Comunicado do Movimento de Ocupação em resposta a nota publicada pela Reitoria no site da Uerj e distribuída pelos seguranças no campus Maracanã.

Carta aberta à comunidade

No dia 10 de setembro deste ano, os estudantes, reunidos em uma Assembléia em dois turnos, deliberaram, entre outras coisas, uma pauta de reivindicação estudantil e a ocupação da Reitoria. A ocupação é legítima, pois é pacífica, foi democraticamente deliberada em Assembléia dos estudantes, e se justifica porque Vieiralves se recusava a receber o DCE, que solicitava esclarecimentos sobre a real situação da universidade e dos direitos dos estudantes.

Após o início do movimento de ocupação, aqueles ligados ao Reitor logo trataram de botar suas garras de fora, questionado a ocupação e soltando algumas pérolas como: “não há motivos para protestar” e “a relação com o governo do estado nunca foi tão boa...”. Quem estuda e trabalha na Uerj sabe que motivos para protestar não faltam, tanto que os três segmentos estão em luta. Queremos melhorias na estrutura e no ensino, bandejão, e tantas outras coisas essenciais para uma Universidade de qualidade que nos são negadas pela Reitoria e pelo Governo do Estado.

Em carta aberta, a Reitoria se coloca como vítima, ressaltando tudo o que teria feito em prol dos estudantes da Uerj, tendo a ousadia de tomar para si os méritos de conquistas resultantes de anos de luta e mobilização da comunidade acadêmica, como o aumento das bolsas. Onde estava a Reitoria quando Sérgio Cabral entrou com recurso contra o artigo 309 da Constituição Estadual que destina 6% da arrecadação tributária líquida do Estado à Uerj? O que foi publicado no portal quando sofremos esse ataque do governador? Por que será que não há a mesma disponibilidade da reitoria em responder as arbitrariedades de Cabral? Será que procede a alegação de Vieiralves de que ele só teria responsabilidade pela Uerj no período dos últimos dez meses?

A resposta é simples e o próprio currículo lattes do Reitor Vieiralves nos mostra. Vieiralves foi sub-reitor da Uerj duas vezes. A primeira vez, na sub-reitoria de Extensão. A segunda vez, na sub-reitoria Graduação. Além disso, suas relação com os governos estaduais responsáveis pelo aprofundamento de nossa crise nunca foram escondidas: participou do governo Garotinho, e ocupou (pasmem!) duas Secretarias do Estado ao mesmo tempo no governo Benedita (Secretaria de Ciência e Tecnologia e Secretaria de Energia, Indústria Naval e Petróleo). Depois, foi ocupar o cargo de Diretor do Museu da República e, quando sai de lá para assumir a Reitoria da Uerj, teve seu espaço ocupado por, nada mais nada menos, que a mãe de Sérgio Cabral, Magaly Cabral.

Para quem tem dúvidas, indicamos o seguinte link, atualizado pelo próprio reitor:

http://buscatextual .cnpq.br/ buscatextual/ visualizacv. jsp?id=K4780741H 0

No entanto, ele não é uma exceção. Nilcéia, última Reitora a ser apóia por Vieiralves, de cuja administração o atual Reitor participou, tinha postura bastante semelhante. E hoje, qual teria sido o seu destino? Saiu da Reitoria direto para o Governo Federal, caminho natural para quem não costuma se indispor com os governos, mesmo diante da absurda política hegemônica de sucateamento das instituições públicas.

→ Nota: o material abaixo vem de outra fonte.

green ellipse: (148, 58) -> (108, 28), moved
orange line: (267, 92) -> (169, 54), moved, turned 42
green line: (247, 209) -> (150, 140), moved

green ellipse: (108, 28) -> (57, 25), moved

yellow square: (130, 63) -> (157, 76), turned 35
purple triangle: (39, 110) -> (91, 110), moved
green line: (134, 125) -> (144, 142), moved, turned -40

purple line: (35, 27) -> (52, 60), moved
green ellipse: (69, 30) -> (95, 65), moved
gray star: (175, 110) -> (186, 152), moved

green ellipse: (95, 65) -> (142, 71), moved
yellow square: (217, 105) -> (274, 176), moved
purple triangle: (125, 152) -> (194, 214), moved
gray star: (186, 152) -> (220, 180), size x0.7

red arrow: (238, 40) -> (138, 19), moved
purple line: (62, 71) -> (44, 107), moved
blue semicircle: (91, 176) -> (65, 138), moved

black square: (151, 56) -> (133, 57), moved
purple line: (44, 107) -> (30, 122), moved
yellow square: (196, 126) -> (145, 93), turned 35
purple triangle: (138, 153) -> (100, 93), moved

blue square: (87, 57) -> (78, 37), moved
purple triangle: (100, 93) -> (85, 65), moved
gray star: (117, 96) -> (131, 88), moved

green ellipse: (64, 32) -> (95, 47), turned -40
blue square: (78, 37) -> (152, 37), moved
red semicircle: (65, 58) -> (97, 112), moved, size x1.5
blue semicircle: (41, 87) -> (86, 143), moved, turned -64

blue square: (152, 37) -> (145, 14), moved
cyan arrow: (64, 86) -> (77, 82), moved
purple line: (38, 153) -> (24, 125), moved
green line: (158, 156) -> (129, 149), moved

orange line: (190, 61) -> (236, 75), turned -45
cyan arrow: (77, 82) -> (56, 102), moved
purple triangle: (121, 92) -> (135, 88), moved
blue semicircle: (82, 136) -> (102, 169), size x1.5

A reitoria deveria ser representante da comunidade junto ao Governo, lutando de fato por esta instituição, mas infelizmente o que acontece é justamente o oposto. O que temos no comando da Universidade é um verdadeiro posto avançado do Governo do Estado, que reproduziu as nojentas técnicas da Polícia Militar carioca quando nos chamou para uma reunião de negociação, em que, na verdade, estavam nos esperando com oficiais de justiça a postos para nos citar judicialmente.

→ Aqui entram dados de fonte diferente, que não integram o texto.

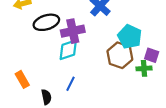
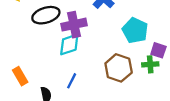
brown hexagon: (120, 55) -> (119, 68), moved

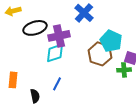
brown hexagon: (119, 68) -> (100, 54), moved
orange rectangle: (20, 76) -> (13, 80), turned 35

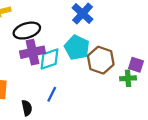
purple cross: (59, 36) -> (32, 52), moved
cyan pentagon: (111, 41) -> (77, 48), moved

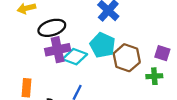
cyan diamond: (50, 59) -> (75, 57), turned 40
purple square: (136, 65) -> (162, 53), moved

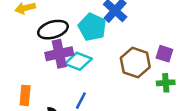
cyan pentagon: (103, 45) -> (92, 27), moved
purple square: (162, 53) -> (164, 54), moved

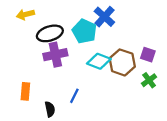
cyan diamond: (78, 61) -> (99, 61), moved
green cross: (166, 83) -> (149, 80), turned -32

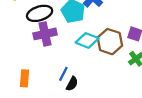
orange rectangle: (25, 91) -> (24, 78), moved
black semicircle: (50, 109) -> (72, 84), moved, turned 40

Não precisamos dizer que, para nós, é um claro atestado de incompetência uma instituição de educação tratar seus estudantes como réus e trair-lhes a confiança num momento em que deveriam conversar para avançar na melhoria da universidade.

Hoje estamos ocupando a Reitoria, sim! Muitos membros da comunidade acadêmica estão conhecendo os luxuosos espaços de poder de nossa Universidade, contrastando claramente com uma instituição abandonada. Além disso, pela primeira vez a Reitoria esta sendo obrigada a receber os estudantes para esclarecer a quantas anda o nosso Bandejão (cuja verba já existe, mas não há sequer um sinal de início de sua construção), ouvir nossa pauta de reivindicações e iniciar um processo de negociação. Queremos o direito à educação, não só para nós, mas para as gerações que virão. Nossa pauta é a demonstração disso.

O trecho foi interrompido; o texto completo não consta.